Robert Indiana has passed away in his Maine island home at 89 years old.
The Hoosier pop artist achieved global recognition for his “Love” series of the 1960s. The iconic image of the word spelled out with a tilted “O” was originally commissioned for a Christmas card by the Museum of Modern Art in 1965, but the design was replicated in prints, sculptures, tapestries, and even on the cover of this magazine last year.
Indiana was opposed to the abstract expressionist movement, according to a write-up in the Post in 1971. His work often displayed the bold colors of 1960s pop culture with stenciled words and American iconography along with themes of consumption. Prominent stars, stripes, and overlapping figures in his artwork give the impression that he is rearranging the American flag, or perhaps creating road signs in an alternate Midwestern universe.
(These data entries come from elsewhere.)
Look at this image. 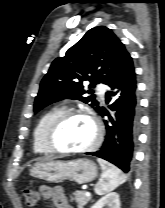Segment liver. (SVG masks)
I'll list each match as a JSON object with an SVG mask.
<instances>
[{"label":"liver","instance_id":"obj_1","mask_svg":"<svg viewBox=\"0 0 165 208\" xmlns=\"http://www.w3.org/2000/svg\"><path fill=\"white\" fill-rule=\"evenodd\" d=\"M53 158H47V160H52Z\"/></svg>","mask_w":165,"mask_h":208}]
</instances>
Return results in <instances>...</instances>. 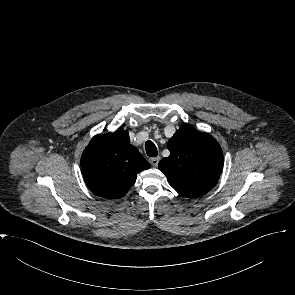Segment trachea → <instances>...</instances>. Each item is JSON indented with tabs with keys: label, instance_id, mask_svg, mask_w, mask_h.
Instances as JSON below:
<instances>
[{
	"label": "trachea",
	"instance_id": "obj_1",
	"mask_svg": "<svg viewBox=\"0 0 295 295\" xmlns=\"http://www.w3.org/2000/svg\"><path fill=\"white\" fill-rule=\"evenodd\" d=\"M145 150L149 157H156L158 154L157 148L152 141H147L145 143Z\"/></svg>",
	"mask_w": 295,
	"mask_h": 295
}]
</instances>
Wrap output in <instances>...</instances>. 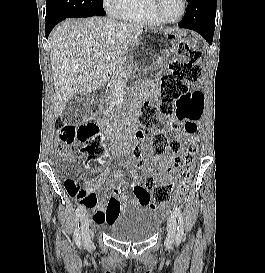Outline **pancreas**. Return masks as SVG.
I'll return each mask as SVG.
<instances>
[{
	"instance_id": "1",
	"label": "pancreas",
	"mask_w": 265,
	"mask_h": 273,
	"mask_svg": "<svg viewBox=\"0 0 265 273\" xmlns=\"http://www.w3.org/2000/svg\"><path fill=\"white\" fill-rule=\"evenodd\" d=\"M134 65L131 61L120 62V64L115 69L113 76L110 81V96L109 98L112 100L114 98L115 88L124 84L129 77L133 74Z\"/></svg>"
}]
</instances>
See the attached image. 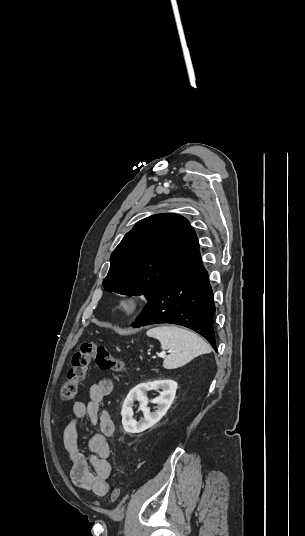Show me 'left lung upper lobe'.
<instances>
[{"label": "left lung upper lobe", "instance_id": "1", "mask_svg": "<svg viewBox=\"0 0 305 536\" xmlns=\"http://www.w3.org/2000/svg\"><path fill=\"white\" fill-rule=\"evenodd\" d=\"M199 255L198 238L186 218L153 215L139 221L116 247L103 285L122 295L144 294L149 301Z\"/></svg>", "mask_w": 305, "mask_h": 536}]
</instances>
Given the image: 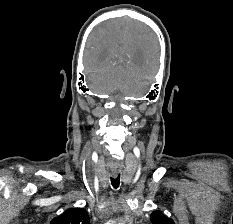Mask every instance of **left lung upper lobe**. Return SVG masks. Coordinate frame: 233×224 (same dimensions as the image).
I'll list each match as a JSON object with an SVG mask.
<instances>
[{
	"mask_svg": "<svg viewBox=\"0 0 233 224\" xmlns=\"http://www.w3.org/2000/svg\"><path fill=\"white\" fill-rule=\"evenodd\" d=\"M150 220L152 221L153 224H175L172 219L166 217L160 211L152 212Z\"/></svg>",
	"mask_w": 233,
	"mask_h": 224,
	"instance_id": "1",
	"label": "left lung upper lobe"
}]
</instances>
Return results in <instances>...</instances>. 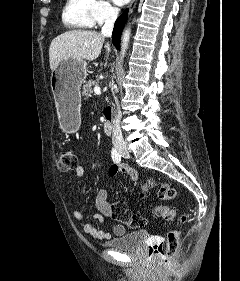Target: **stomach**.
<instances>
[{
    "label": "stomach",
    "instance_id": "1",
    "mask_svg": "<svg viewBox=\"0 0 240 281\" xmlns=\"http://www.w3.org/2000/svg\"><path fill=\"white\" fill-rule=\"evenodd\" d=\"M87 76V63L84 60L66 59L51 75V88L62 129L75 132L81 124L82 83Z\"/></svg>",
    "mask_w": 240,
    "mask_h": 281
}]
</instances>
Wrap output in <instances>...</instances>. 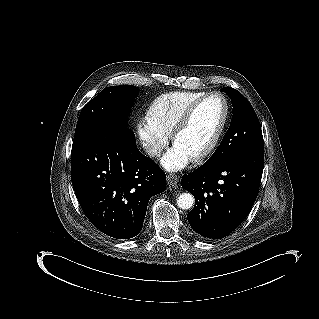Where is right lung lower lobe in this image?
<instances>
[{"mask_svg": "<svg viewBox=\"0 0 319 319\" xmlns=\"http://www.w3.org/2000/svg\"><path fill=\"white\" fill-rule=\"evenodd\" d=\"M71 180L90 222L116 239L136 236L149 199L166 189L165 173L138 150L134 133L124 130L74 139Z\"/></svg>", "mask_w": 319, "mask_h": 319, "instance_id": "obj_1", "label": "right lung lower lobe"}]
</instances>
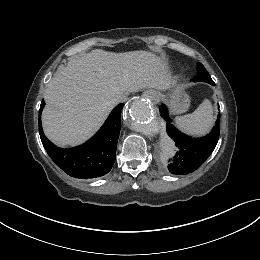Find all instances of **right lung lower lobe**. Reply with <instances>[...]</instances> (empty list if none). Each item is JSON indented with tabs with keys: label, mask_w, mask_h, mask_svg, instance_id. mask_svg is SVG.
Returning <instances> with one entry per match:
<instances>
[{
	"label": "right lung lower lobe",
	"mask_w": 260,
	"mask_h": 260,
	"mask_svg": "<svg viewBox=\"0 0 260 260\" xmlns=\"http://www.w3.org/2000/svg\"><path fill=\"white\" fill-rule=\"evenodd\" d=\"M44 106L45 102L42 101L39 110V134L53 162L75 178H96L108 173L116 159L124 104H119L113 109L103 126L90 140L70 149L56 147L43 134L40 115Z\"/></svg>",
	"instance_id": "right-lung-lower-lobe-1"
}]
</instances>
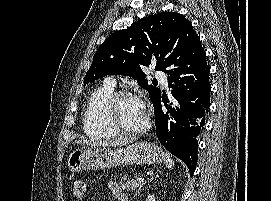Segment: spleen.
Masks as SVG:
<instances>
[{"instance_id":"3e777b00","label":"spleen","mask_w":271,"mask_h":201,"mask_svg":"<svg viewBox=\"0 0 271 201\" xmlns=\"http://www.w3.org/2000/svg\"><path fill=\"white\" fill-rule=\"evenodd\" d=\"M164 164L166 165L167 168H173L174 166V161L173 159L171 158L170 154L168 153H165L163 154V158H162Z\"/></svg>"}]
</instances>
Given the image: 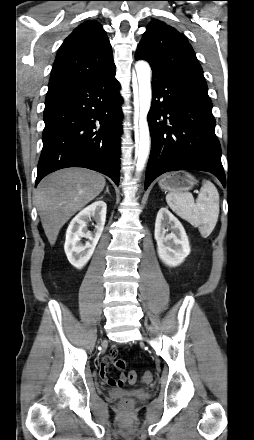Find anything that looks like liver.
Returning <instances> with one entry per match:
<instances>
[{"label":"liver","instance_id":"6515ba94","mask_svg":"<svg viewBox=\"0 0 254 440\" xmlns=\"http://www.w3.org/2000/svg\"><path fill=\"white\" fill-rule=\"evenodd\" d=\"M100 173L66 168L46 176L35 191V201L48 241L54 245L62 226L104 189Z\"/></svg>","mask_w":254,"mask_h":440}]
</instances>
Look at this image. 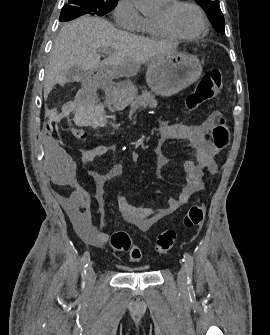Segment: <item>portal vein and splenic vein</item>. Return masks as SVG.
Wrapping results in <instances>:
<instances>
[{
    "label": "portal vein and splenic vein",
    "mask_w": 270,
    "mask_h": 335,
    "mask_svg": "<svg viewBox=\"0 0 270 335\" xmlns=\"http://www.w3.org/2000/svg\"><path fill=\"white\" fill-rule=\"evenodd\" d=\"M99 52H101V54H105V52H110V50H106L105 48H102L101 50H99ZM103 64L104 66H107V64H112V62H103Z\"/></svg>",
    "instance_id": "obj_1"
}]
</instances>
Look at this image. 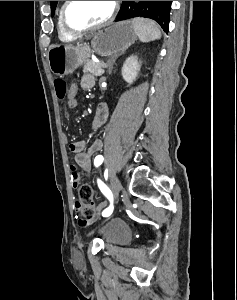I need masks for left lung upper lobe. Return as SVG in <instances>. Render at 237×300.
Masks as SVG:
<instances>
[{
    "instance_id": "obj_1",
    "label": "left lung upper lobe",
    "mask_w": 237,
    "mask_h": 300,
    "mask_svg": "<svg viewBox=\"0 0 237 300\" xmlns=\"http://www.w3.org/2000/svg\"><path fill=\"white\" fill-rule=\"evenodd\" d=\"M51 12L57 5V1H50ZM171 5H165V1H142L140 4H134L133 1H123L117 21L133 17H147L158 22L163 30L168 33L170 21Z\"/></svg>"
}]
</instances>
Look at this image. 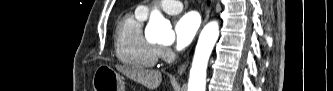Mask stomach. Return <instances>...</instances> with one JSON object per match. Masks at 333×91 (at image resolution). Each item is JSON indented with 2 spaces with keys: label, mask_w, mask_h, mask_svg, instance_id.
<instances>
[{
  "label": "stomach",
  "mask_w": 333,
  "mask_h": 91,
  "mask_svg": "<svg viewBox=\"0 0 333 91\" xmlns=\"http://www.w3.org/2000/svg\"><path fill=\"white\" fill-rule=\"evenodd\" d=\"M94 91H125L122 76L108 65H100L93 76Z\"/></svg>",
  "instance_id": "1"
}]
</instances>
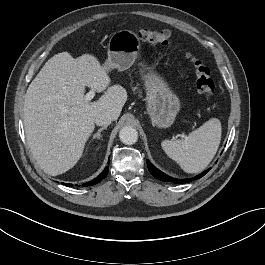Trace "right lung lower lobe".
I'll return each instance as SVG.
<instances>
[{"mask_svg": "<svg viewBox=\"0 0 265 265\" xmlns=\"http://www.w3.org/2000/svg\"><path fill=\"white\" fill-rule=\"evenodd\" d=\"M109 163V162H108ZM108 170H109V166H106V168L103 170V172L101 174H99L95 179H93L92 181H89L87 183H84L82 186L86 187V186H92L95 185L97 183H99L102 179H104L106 177V175L108 174ZM68 186H73L72 184H66Z\"/></svg>", "mask_w": 265, "mask_h": 265, "instance_id": "obj_1", "label": "right lung lower lobe"}]
</instances>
The artist became reclusive in his later years. His “Love” had been replicated and reimagined endlessly over the years (as “Vote” in 1976 and as “Hope” in 2008), and his reputation among New York art circles diminished as a result. In 2013, however, the Whitney Museum of American Art held a retrospective show of Indiana’s lesser-known works, drawing attention to his boldly subversive place in the 1960s art world.
“Love” remains a “symbol of unity, purity, and communion” in its many incarnations, and Indiana’s legacy can be seen from Wichita to Jerusalem.